◆ **WHAT YOU ARE ASKED TO DO**
Exactly as written, copy the lines that run from the start of the data below to the line containing "19.00 Uhr / Heilige Messe", both ends included.

Saved data entries:

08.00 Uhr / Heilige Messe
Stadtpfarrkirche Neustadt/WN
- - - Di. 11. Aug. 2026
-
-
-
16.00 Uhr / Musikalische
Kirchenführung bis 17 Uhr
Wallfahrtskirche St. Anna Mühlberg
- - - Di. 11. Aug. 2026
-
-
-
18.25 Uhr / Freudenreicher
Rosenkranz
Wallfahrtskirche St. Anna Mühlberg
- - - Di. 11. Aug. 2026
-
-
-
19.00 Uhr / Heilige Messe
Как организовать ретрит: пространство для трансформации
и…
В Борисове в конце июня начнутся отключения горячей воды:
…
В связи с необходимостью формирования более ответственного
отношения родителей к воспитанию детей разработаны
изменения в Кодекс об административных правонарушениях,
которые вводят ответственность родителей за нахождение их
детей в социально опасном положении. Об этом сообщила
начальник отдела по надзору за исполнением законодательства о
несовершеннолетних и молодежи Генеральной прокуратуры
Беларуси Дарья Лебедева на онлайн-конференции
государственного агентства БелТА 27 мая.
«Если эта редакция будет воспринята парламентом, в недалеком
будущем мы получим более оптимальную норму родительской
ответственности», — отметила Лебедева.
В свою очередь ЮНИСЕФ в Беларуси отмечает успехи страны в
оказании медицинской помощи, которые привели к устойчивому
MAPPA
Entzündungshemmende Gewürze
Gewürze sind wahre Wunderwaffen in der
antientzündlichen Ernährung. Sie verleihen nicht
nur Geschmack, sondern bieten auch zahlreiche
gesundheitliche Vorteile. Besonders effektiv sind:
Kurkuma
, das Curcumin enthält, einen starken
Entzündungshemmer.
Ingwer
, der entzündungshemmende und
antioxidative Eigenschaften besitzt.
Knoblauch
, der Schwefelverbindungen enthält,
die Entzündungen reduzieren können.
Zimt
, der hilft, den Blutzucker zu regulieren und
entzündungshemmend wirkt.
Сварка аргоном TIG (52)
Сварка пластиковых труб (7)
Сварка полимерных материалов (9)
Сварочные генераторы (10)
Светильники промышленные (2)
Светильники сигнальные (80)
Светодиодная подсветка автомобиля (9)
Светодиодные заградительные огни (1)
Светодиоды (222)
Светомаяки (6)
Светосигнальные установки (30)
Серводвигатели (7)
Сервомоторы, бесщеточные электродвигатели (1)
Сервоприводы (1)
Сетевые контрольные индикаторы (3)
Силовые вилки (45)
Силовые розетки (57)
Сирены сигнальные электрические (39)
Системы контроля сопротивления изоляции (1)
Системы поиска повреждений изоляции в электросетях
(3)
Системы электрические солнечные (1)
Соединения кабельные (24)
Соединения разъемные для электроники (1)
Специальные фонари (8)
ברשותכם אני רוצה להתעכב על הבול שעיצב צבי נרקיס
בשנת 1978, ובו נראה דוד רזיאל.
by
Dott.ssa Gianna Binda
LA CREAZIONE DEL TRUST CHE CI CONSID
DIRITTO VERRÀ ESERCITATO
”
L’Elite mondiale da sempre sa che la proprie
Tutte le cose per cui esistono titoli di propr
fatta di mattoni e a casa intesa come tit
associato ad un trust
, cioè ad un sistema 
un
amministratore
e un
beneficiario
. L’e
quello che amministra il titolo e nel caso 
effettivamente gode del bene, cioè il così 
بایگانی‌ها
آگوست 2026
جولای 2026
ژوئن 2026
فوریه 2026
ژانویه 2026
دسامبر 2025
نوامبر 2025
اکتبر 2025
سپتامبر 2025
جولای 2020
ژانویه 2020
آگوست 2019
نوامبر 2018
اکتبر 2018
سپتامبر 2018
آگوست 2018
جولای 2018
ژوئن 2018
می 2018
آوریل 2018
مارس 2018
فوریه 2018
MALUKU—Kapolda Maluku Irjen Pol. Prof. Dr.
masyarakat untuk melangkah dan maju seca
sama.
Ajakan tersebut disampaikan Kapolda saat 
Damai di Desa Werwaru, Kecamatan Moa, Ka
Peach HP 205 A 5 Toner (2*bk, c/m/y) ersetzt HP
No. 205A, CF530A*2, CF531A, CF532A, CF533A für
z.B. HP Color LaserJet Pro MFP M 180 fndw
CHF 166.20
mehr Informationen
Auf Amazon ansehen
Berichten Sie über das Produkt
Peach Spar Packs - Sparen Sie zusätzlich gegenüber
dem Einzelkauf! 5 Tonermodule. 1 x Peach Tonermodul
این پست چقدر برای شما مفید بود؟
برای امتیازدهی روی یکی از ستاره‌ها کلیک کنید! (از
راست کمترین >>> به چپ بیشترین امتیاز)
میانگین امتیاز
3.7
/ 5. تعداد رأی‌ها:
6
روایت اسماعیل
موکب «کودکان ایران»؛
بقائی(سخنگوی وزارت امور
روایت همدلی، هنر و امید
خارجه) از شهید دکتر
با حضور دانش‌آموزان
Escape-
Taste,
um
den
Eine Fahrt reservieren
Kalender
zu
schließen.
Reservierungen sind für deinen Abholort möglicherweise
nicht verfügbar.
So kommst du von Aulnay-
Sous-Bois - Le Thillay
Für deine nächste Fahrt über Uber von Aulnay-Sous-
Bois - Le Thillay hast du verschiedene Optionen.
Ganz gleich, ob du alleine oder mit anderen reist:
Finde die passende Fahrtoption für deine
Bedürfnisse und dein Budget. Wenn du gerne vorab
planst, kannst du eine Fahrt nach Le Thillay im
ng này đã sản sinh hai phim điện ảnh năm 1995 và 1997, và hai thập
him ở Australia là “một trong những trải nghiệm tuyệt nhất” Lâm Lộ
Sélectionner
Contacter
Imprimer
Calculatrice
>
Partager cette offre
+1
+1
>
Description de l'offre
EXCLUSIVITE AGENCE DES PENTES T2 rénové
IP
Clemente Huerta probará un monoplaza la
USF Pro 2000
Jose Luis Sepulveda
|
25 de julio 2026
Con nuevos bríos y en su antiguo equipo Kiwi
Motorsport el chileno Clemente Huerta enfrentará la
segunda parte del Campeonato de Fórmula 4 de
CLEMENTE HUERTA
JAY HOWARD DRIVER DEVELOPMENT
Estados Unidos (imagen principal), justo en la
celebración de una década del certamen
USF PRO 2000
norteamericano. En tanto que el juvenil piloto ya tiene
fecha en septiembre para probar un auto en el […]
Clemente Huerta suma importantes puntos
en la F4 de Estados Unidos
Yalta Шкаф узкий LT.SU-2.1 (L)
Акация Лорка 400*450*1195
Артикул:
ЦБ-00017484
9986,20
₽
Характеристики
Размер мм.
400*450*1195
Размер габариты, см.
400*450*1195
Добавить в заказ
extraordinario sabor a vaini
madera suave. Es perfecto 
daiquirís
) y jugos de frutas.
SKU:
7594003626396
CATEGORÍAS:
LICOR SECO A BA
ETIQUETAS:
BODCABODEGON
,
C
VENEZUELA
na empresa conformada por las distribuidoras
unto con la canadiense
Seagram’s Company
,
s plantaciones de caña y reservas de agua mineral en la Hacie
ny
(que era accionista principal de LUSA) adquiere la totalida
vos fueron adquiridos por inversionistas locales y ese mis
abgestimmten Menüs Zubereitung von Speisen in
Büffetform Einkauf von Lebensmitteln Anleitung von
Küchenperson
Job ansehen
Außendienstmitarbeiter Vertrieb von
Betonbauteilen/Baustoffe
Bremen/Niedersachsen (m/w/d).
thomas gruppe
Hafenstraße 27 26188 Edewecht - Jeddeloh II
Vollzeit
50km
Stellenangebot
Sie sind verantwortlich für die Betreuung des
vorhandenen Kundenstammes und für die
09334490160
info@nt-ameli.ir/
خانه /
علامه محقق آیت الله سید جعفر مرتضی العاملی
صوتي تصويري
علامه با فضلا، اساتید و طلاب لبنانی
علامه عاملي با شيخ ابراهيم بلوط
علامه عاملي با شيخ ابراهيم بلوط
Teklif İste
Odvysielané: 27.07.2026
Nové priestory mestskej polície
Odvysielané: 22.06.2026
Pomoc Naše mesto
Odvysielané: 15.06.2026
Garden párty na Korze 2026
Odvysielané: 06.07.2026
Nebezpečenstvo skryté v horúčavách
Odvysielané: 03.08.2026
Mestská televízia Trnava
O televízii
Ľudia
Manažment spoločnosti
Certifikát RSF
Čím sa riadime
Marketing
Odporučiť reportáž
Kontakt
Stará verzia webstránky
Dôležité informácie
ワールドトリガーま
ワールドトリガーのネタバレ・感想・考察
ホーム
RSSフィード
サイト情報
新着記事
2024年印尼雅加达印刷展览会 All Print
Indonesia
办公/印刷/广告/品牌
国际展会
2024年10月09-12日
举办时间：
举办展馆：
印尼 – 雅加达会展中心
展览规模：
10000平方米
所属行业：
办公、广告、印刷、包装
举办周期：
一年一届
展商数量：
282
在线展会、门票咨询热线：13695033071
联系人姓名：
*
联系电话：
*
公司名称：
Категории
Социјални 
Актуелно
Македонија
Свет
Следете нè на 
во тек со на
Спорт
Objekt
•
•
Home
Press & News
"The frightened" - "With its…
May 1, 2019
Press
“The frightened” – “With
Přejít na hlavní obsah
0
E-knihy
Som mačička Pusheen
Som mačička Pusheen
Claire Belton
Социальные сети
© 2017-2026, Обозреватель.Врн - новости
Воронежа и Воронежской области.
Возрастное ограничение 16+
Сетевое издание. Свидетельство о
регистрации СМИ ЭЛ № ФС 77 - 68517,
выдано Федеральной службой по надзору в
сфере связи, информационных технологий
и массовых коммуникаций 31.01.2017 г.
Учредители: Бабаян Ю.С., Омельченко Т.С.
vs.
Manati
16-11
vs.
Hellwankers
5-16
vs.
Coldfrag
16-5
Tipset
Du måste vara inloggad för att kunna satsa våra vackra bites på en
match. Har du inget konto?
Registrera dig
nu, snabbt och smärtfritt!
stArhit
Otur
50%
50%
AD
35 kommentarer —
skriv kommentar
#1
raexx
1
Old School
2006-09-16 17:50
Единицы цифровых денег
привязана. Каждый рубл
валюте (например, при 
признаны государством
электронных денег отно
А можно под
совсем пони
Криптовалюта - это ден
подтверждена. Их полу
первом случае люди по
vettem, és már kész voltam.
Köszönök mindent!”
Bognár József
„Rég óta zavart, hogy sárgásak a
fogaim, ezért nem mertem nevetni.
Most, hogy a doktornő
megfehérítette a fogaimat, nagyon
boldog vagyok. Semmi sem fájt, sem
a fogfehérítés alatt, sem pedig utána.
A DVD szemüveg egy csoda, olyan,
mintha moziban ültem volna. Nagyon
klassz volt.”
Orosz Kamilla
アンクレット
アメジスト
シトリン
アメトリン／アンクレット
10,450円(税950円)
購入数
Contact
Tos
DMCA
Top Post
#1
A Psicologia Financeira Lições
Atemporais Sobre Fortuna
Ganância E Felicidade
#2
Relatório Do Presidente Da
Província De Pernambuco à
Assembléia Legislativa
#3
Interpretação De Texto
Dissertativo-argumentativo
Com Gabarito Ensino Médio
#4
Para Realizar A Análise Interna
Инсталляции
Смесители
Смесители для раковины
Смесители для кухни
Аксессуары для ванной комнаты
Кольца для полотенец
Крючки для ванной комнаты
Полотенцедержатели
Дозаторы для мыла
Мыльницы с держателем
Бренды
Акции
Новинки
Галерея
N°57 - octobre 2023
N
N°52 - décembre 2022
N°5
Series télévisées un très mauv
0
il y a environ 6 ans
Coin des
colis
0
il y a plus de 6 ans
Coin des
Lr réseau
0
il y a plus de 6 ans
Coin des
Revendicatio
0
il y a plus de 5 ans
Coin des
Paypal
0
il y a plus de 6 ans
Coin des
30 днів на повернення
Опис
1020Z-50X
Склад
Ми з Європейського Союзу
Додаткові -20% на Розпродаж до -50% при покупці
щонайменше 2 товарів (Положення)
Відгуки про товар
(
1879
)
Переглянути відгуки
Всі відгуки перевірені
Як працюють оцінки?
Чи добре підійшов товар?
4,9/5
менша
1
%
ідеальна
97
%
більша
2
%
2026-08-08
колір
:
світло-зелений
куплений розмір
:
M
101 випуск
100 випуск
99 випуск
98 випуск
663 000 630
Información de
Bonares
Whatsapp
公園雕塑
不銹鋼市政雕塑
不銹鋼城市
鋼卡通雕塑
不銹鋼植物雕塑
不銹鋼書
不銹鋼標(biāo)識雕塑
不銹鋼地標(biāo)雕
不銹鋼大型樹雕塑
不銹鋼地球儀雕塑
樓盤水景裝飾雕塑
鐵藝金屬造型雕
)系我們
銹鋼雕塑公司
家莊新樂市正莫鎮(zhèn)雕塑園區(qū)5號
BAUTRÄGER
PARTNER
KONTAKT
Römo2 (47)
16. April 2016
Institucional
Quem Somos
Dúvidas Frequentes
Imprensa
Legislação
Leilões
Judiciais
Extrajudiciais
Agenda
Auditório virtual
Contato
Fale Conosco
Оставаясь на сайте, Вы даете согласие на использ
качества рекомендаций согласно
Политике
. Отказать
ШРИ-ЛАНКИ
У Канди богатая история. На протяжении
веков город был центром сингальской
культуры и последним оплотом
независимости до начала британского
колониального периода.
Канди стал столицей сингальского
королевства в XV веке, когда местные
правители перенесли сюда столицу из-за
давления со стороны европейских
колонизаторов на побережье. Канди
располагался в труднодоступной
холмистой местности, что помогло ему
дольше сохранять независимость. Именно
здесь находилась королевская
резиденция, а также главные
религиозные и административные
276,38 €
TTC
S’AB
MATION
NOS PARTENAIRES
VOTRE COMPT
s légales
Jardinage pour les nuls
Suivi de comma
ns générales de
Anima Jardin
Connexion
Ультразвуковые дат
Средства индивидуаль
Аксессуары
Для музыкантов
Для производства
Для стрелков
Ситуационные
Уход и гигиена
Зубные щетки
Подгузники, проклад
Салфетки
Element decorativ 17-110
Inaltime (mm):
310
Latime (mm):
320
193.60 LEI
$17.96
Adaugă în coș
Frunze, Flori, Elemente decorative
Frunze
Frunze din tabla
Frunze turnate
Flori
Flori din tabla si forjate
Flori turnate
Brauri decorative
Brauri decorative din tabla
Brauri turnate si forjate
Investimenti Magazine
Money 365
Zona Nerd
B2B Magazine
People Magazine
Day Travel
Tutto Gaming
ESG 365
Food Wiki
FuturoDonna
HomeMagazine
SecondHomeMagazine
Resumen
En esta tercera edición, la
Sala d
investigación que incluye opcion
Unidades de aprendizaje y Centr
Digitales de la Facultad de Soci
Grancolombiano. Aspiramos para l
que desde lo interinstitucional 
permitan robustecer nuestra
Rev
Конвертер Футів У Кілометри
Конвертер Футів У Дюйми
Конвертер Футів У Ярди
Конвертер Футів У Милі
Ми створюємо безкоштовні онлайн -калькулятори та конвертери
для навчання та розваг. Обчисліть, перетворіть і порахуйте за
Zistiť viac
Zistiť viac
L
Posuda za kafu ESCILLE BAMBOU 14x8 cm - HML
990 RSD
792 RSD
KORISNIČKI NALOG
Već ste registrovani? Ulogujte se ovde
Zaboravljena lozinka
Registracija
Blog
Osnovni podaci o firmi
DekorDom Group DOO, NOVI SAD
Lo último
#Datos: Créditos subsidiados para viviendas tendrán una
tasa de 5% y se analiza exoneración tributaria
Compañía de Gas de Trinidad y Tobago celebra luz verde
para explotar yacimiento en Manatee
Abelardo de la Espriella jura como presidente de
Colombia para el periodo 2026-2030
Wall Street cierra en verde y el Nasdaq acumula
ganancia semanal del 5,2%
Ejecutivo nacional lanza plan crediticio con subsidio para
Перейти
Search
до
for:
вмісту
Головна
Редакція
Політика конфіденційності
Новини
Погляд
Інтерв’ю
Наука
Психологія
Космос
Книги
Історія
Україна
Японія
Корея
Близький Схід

◆ **SOLVED PROBLEM**
08.00 Uhr / Heilige Messe
Stadtpfarrkirche Neustadt/WN
- - - Di. 11. Aug. 2026
-
-
-
16.00 Uhr / Musikalische
Kirchenführung bis 17 Uhr
Wallfahrtskirche St. Anna Mühlberg
- - - Di. 11. Aug. 2026
-
-
-
18.25 Uhr / Freudenreicher
Rosenkranz
Wallfahrtskirche St. Anna Mühlberg
- - - Di. 11. Aug. 2026
-
-
-
19.00 Uhr / Heilige Messe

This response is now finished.